Adjust antibiotic regimen according to local susceptibility patterns and suspicion of nosocomial infection, where possible in consultation with a microbiologist or infectious diseases specialist.

SURGICAL TREATMENT

Surgical intervention is required when there is progressive deterioration of the clinical condition despite maximal medical support and/or bowel necrosis with/without bowel perforation.

  • Prior to transport to a tertiary hospital for definitive surgery, insert/place a peritoneal drain in babies presenting with severe abdominal distension, due to free air and/or fluid in the peritoneal cavity, compromising respiration and/or blood pressure.
  • Perform the procedure in a theatre, intensive care or high care unit where facilities for monitoring vital signs, resuscitation, ventilation and temperature control of the environment are available.
  • Obtain consent to perform the surgical procedure.

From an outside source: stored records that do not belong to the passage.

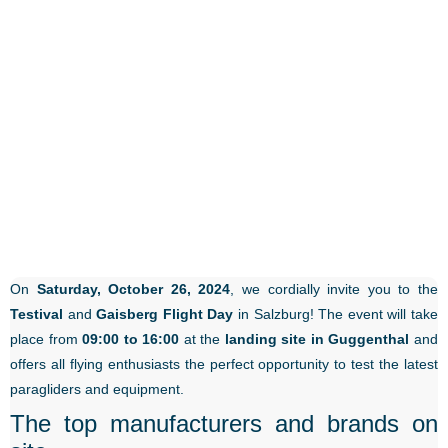
On
Saturday, October 26, 2024
, we cordially invite you to the
Testival
and
Gaisberg Flight Day
in Salzburg! The event will take
place from
09:00 to 16:00
at the
landing site in Guggenthal
and
offers all flying enthusiasts the perfect opportunity to test the latest
paragliders and equipment.
The top manufacturers and brands on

Method of inserting/placing a peritoneal drain

  • Procedure is sterile; the doctor should be gowned and gloved.
  • Clean and drape the abdomen.
  • Administer an appropriate analgesic (e.g. ketamine, IV) immediately before the start of the procedure.
  • Identify a site in either one of the fossae iliaca, ensuring that it is lateral to the inferior epigastric artery.
  • At the intended surgical incision site, inject:
    • Lignocaine (lidocaine) 1%, SC, 0.5 mL.
  • Make a small skin incision over the “bubble” of lignocaine (lidocaine) (no. 11 blade).
  • Use a mosquito forceps or clamp to dissect down to the peritoneum, pierce the latter with a gentle stab using the closed forceps and slightly stretch the peritoneal puncture site with the forceps.
  • Note what drains from the peritoneal cavity and send a sample for microscopy and culture.
  • Insert a pencil drain of ± 5 mm width with the mosquito clamps or forceps into the peritoneal cavity through the peritoneal stab wound. About 1.5–2 cm of the pencil drain should be inside the peritoneal cavity.
  • Fix the drain to the skin with a size 4 – 0 stitch (e.g. PDS).
  • Cover the drain with a gauze pad or urine collecting bag.

REFERRAL

  • All confirmed cases for specialist care.
  • Deterioration of clinical condition, despite adequate treatment.
  • Signs and symptoms of intestinal perforation and peritonitis requiring surgical intervention.
  • Recurrent apnoea episodes and/or signs of respiratory failure, requiring respiratory support.